Of course, the big difference is that Salesman, shot with handheld cameras in black-and-white and ambient sound, isn't scripted drama. That the products being sold are the Bible, the Catholic Encyclopedia, the New Missal, and other Catholic publications adds a whole other component: The quartet documented by the Maysles seem obligated to place special faith in what they're peddling -- after all, these aren't vacuum cleaners.
The firm's theological consultant reminds the men of the "self-satisfaction" that comes with "going about their Father's business." Without losing sight of the fact that the job is first just a job, they're also not beyond characterizing it as something like a mission, not only to motivate themselves but also perhaps to assuage their guilt: most of their marks are poor Catholic housewives whose parish priests have encouraged them to fill out the lead cards the Bible company's salesforce uses to track them down. "If you can't sell a Bible..." is the truncated jibe that gets uttered more than once, both by company superiors and the salesmen themselves, whose workaday grind necessarily includes holding negativity -- "the ultimate sin" -- at bay.

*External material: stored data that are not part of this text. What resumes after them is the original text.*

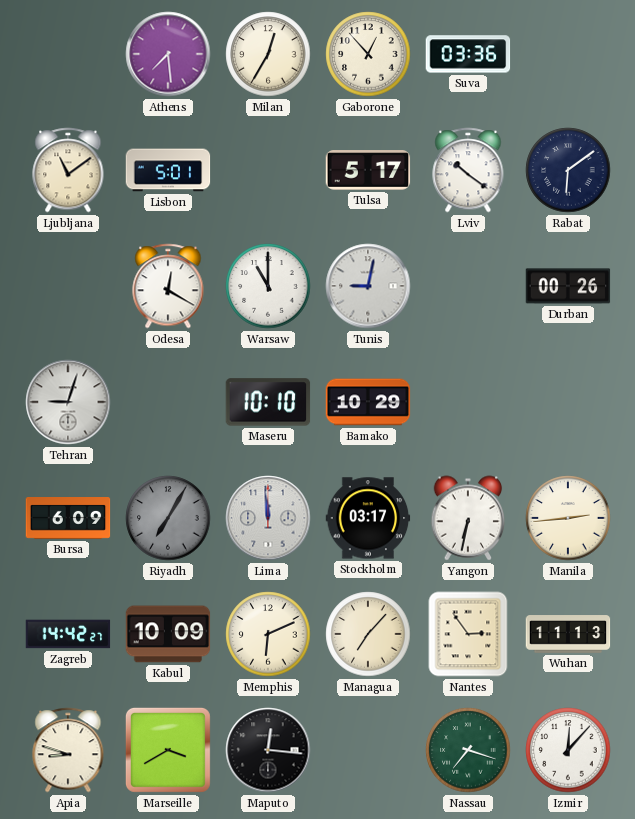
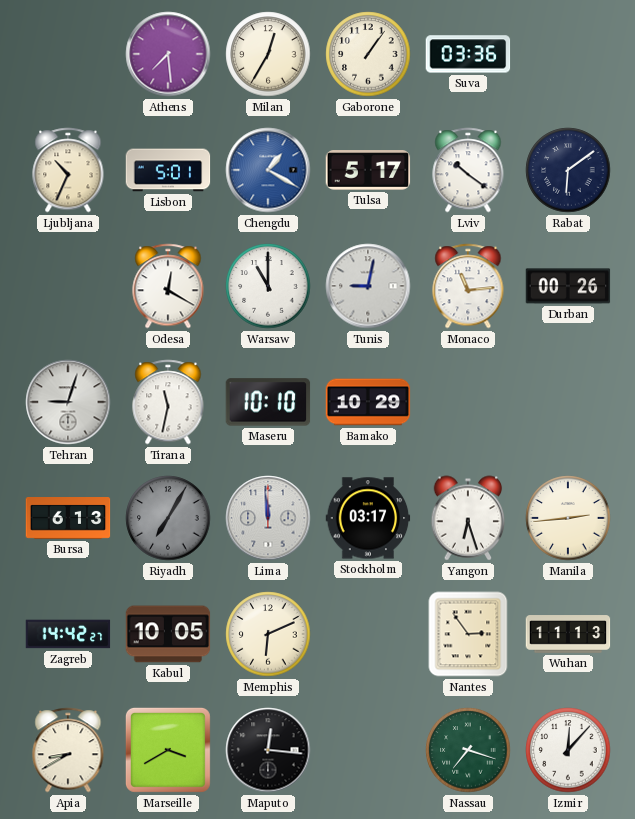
Gaborone: 12:53 -> 1:06
Ljubljana: 11:09 -> 10:34
Chengdu: none -> 1:20
Monaco: none -> 11:14
Tirana: none -> 11:32
Bursa: 6:09 -> 6:13
Yangon: 6:32 -> 6:27
Kabul: 10:09 -> 10:05
Managua: 7:07 -> none
Apia: 8:48 -> 8:40
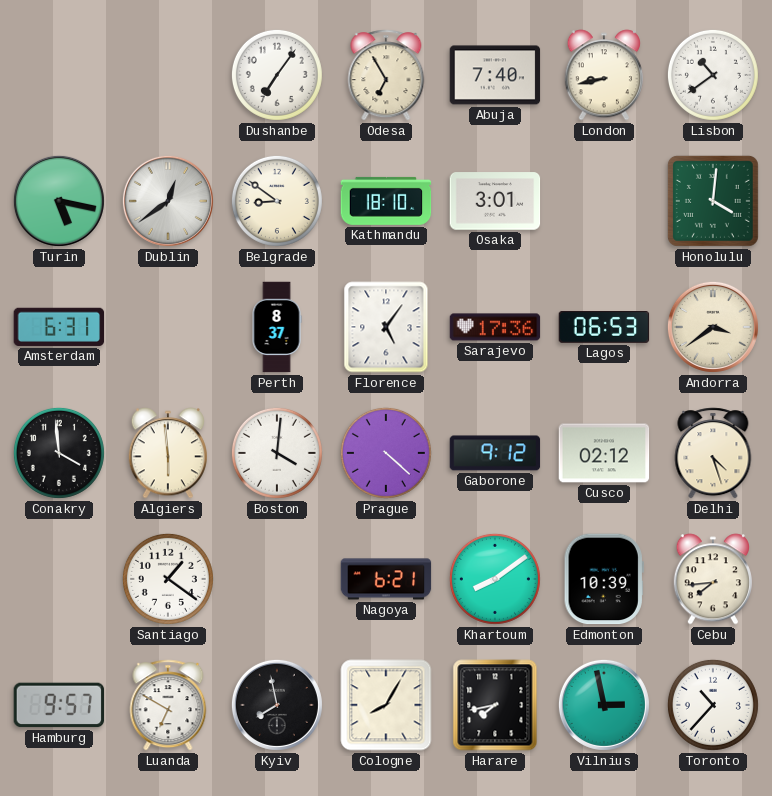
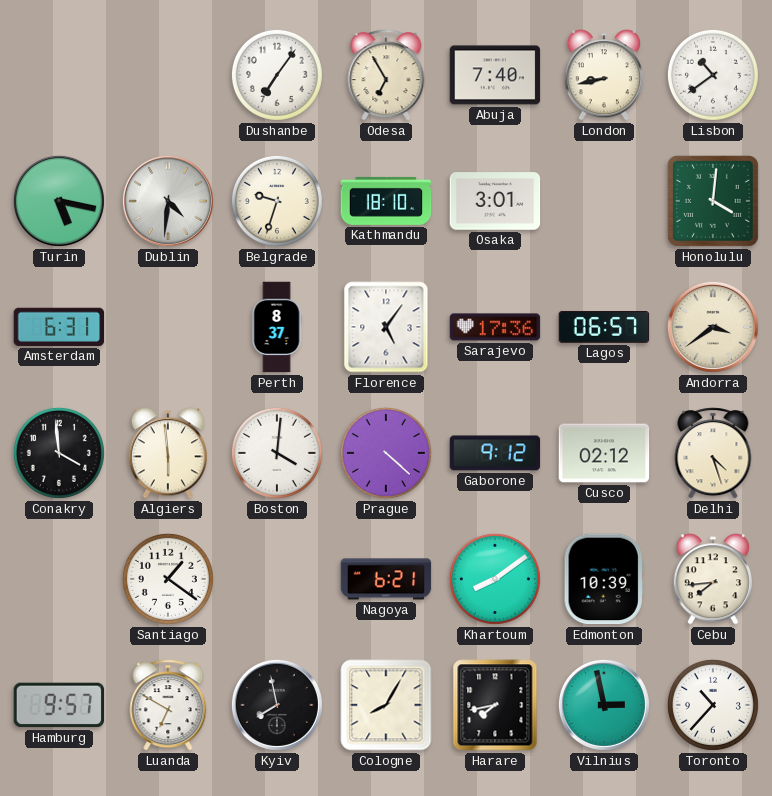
Dublin: 12:39 -> 4:31
Belgrade: 8:51 -> 9:33
Lagos: 06:53 -> 06:57
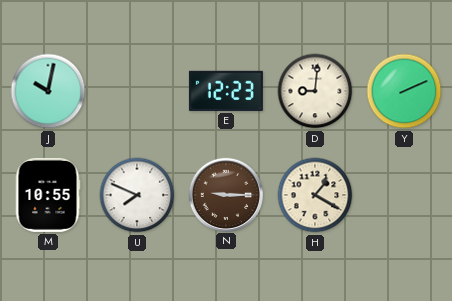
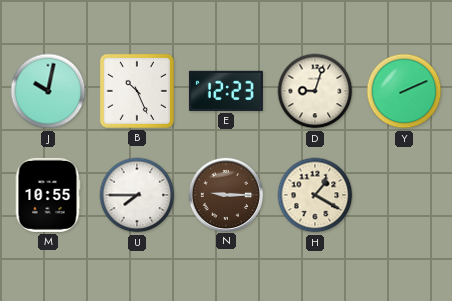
B: none -> 10:26
D: 9:01 -> 9:03
U: 7:49 -> 7:45
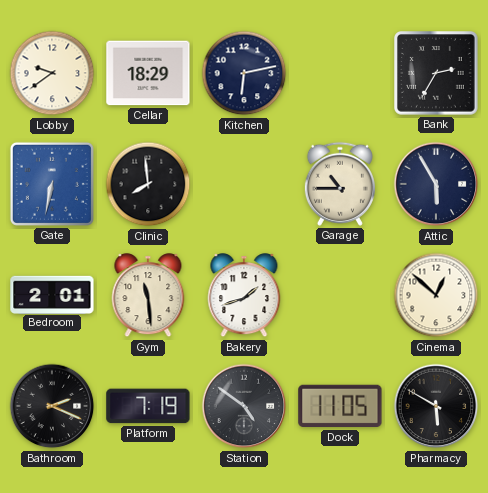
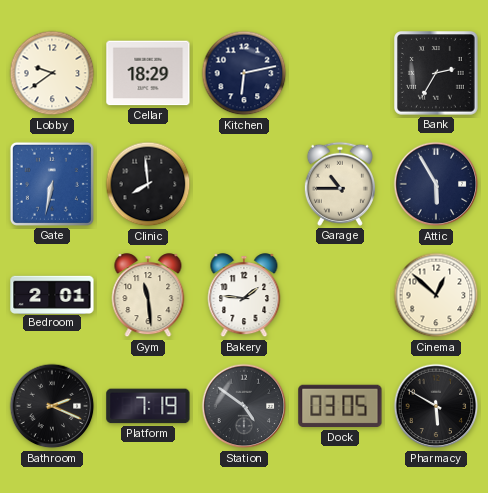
Bakery: 1:42 -> 1:46
Dock: 11:05 -> 03:05
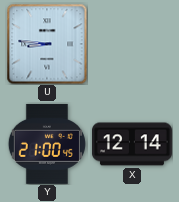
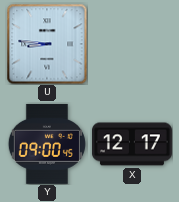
Y: 21:00 -> 09:00
X: 12:14 -> 12:17
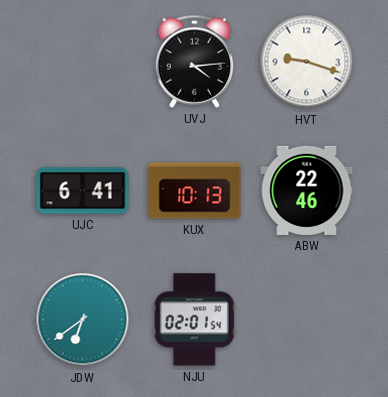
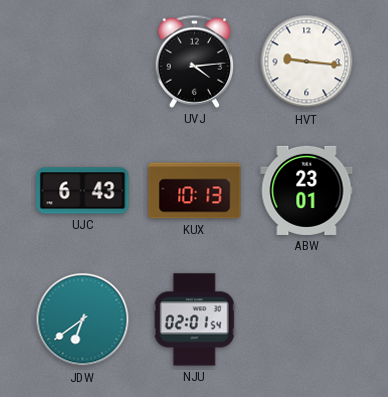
HVT: 9:18 -> 9:16
UJC: 6:41 -> 6:43
ABW: 22:46 -> 23:01
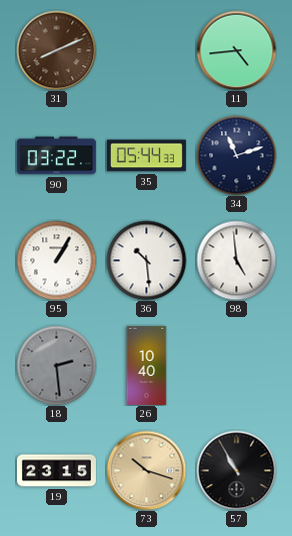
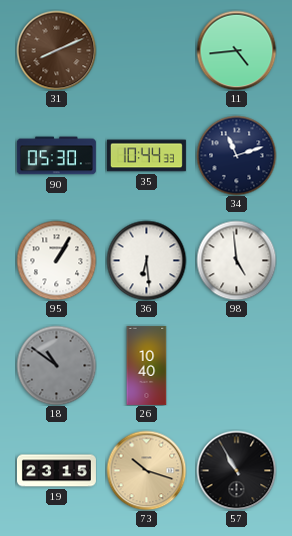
90: 03:22 -> 05:30
35: 05:44 -> 10:44
36: 10:29 -> 6:29
18: 2:29 -> 10:51
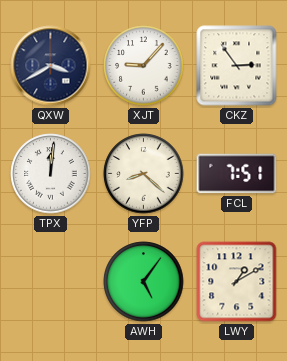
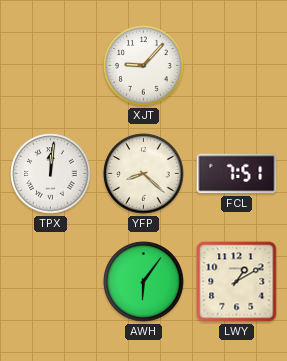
QXW: 3:40 -> none
CKZ: 2:54 -> none
AWH: 5:06 -> 6:06
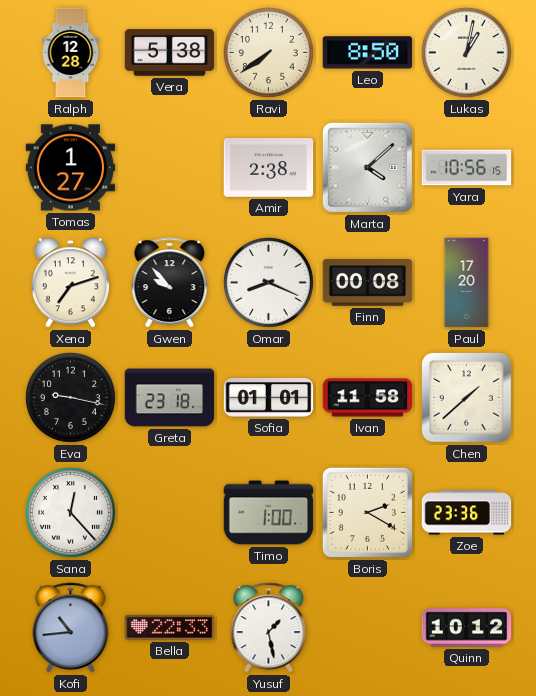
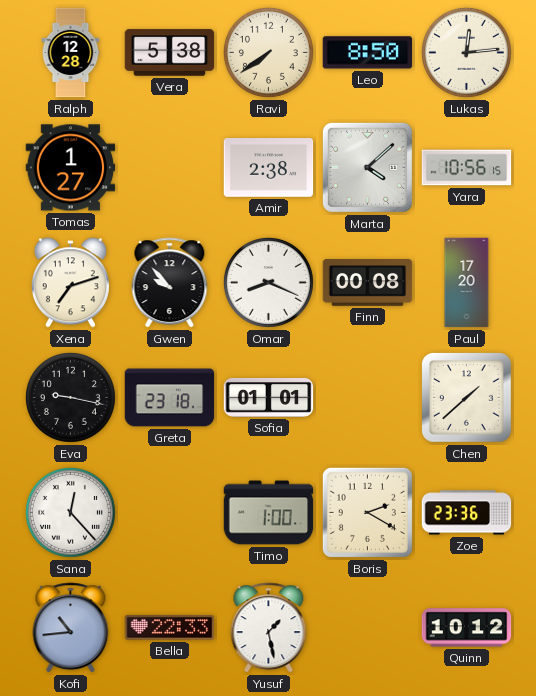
Lukas: 1:02 -> 12:14
Ivan: 11:58 -> none
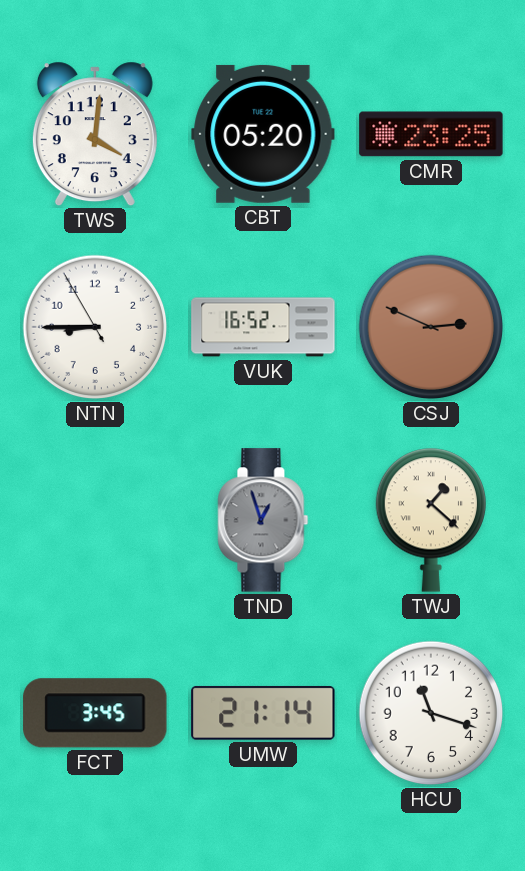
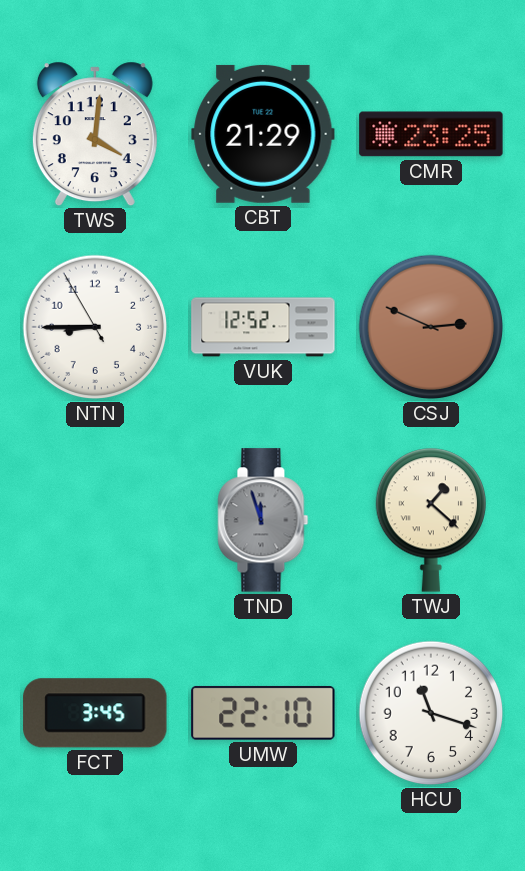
CBT: 05:20 -> 21:29
VUK: 16:52 -> 12:52
TND: 12:57 -> 11:57
UMW: 21:14 -> 22:10
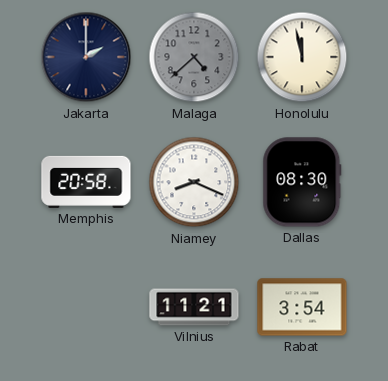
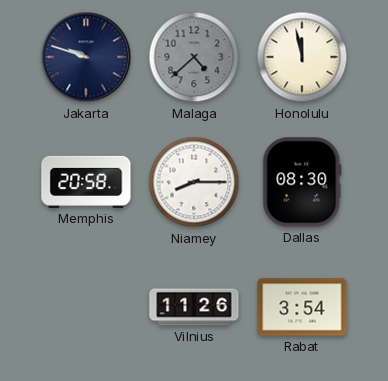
Jakarta: 2:00 -> 9:48
Niamey: 8:19 -> 8:15
Vilnius: 11:21 -> 11:26
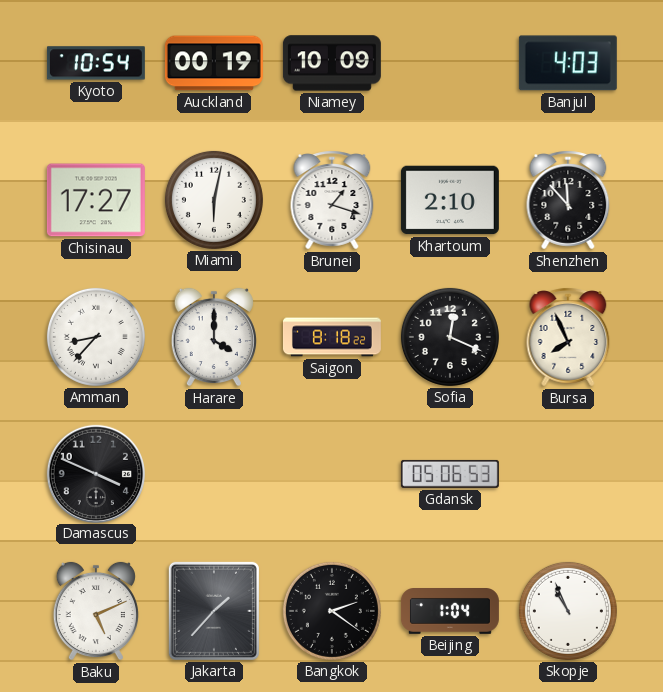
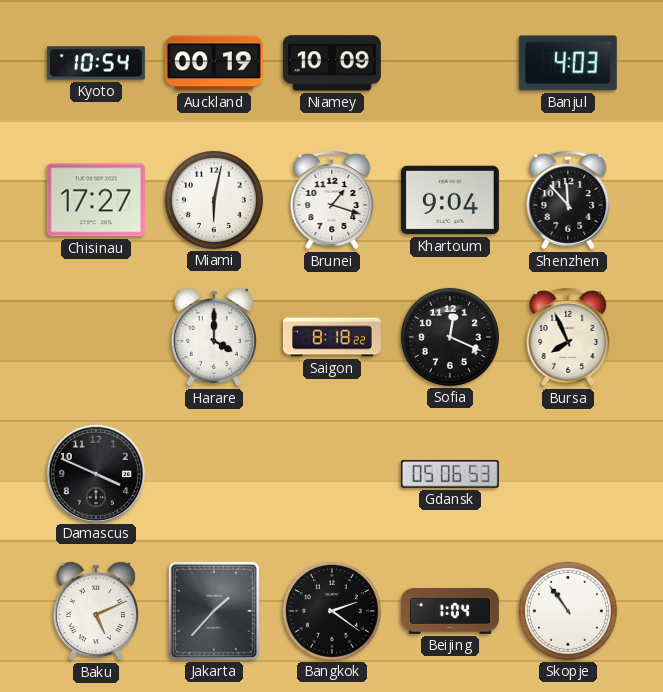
Khartoum: 2:10 -> 9:04
Amman: 8:37 -> none
Skopje: 10:56 -> 10:54
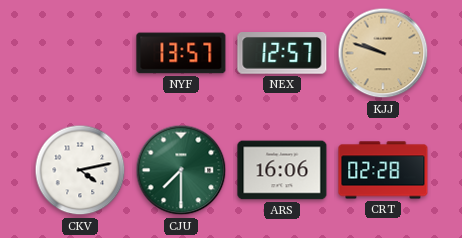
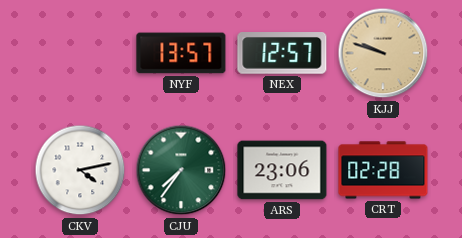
CJU: 7:30 -> 7:36
ARS: 16:06 -> 23:06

The film follows the salesmen on their routes through snowy, working-class neighborhoods in New England; to a salesforce conference in Chicago; and finally on a ten-week swing through Opa-Locka, Florida. There are scenes of the men killing time in dreary motel rooms, playing cards and watching televised fights and trading war stories. A young, aggressive, and apparently successful salesman browbeats his beleaguered charges, using his own track record and pretty wife -- presented before them at one point like a trophy -- as proof of his method. There are numerous scenes of sales calls, with the men talking their way through half-opened doors and tailoring their pitches according to the dreariness of the abode and station of its inhabitants. A "positive attitude" is essential: One salesman says with a straight face that he fully anticipates "clearing $35,000 this year." That's close to a quarter-million dollars today.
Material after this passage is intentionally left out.